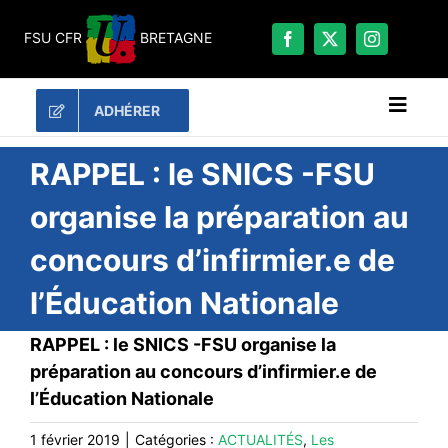
Passer
au
FSU CFR
BRETAGNE
contenu
ADHÉRER
Naviga
à
bascu
RECHERCHER:
RAPPEL : le SNICS -FSU
organise la préparation au
LES UNES
concours d’infirmier.e de
#ACTUALITÉS
l’Éducation Nationale
LA FSU BRETAGNE
DOSSIERS
RAPPEL : le SNICS -FSU organise la
PUBLICATIONS
préparation au concours d’infirmier.e de
l’Éducation Nationale
CONTACT
#ACTIONS
1 février 2019
|
Catégories :
ACTUALITÉS
,
Les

§ **WHAT YOU HAVE TO DO**
The records above should be repeated exactly, with no pictures in the copy.

§ **ANSWER SECTION**
Passer
au
FSU CFR
BRETAGNE
contenu
ADHÉRER
Naviga
à
bascu
RECHERCHER:
RAPPEL : le SNICS -FSU
organise la préparation au
LES UNES
concours d’infirmier.e de
#ACTUALITÉS
l’Éducation Nationale
LA FSU BRETAGNE
DOSSIERS
RAPPEL : le SNICS -FSU organise la
PUBLICATIONS
préparation au concours d’infirmier.e de
l’Éducation Nationale
CONTACT
#ACTIONS
1 février 2019
|
Catégories :
ACTUALITÉS
,
Les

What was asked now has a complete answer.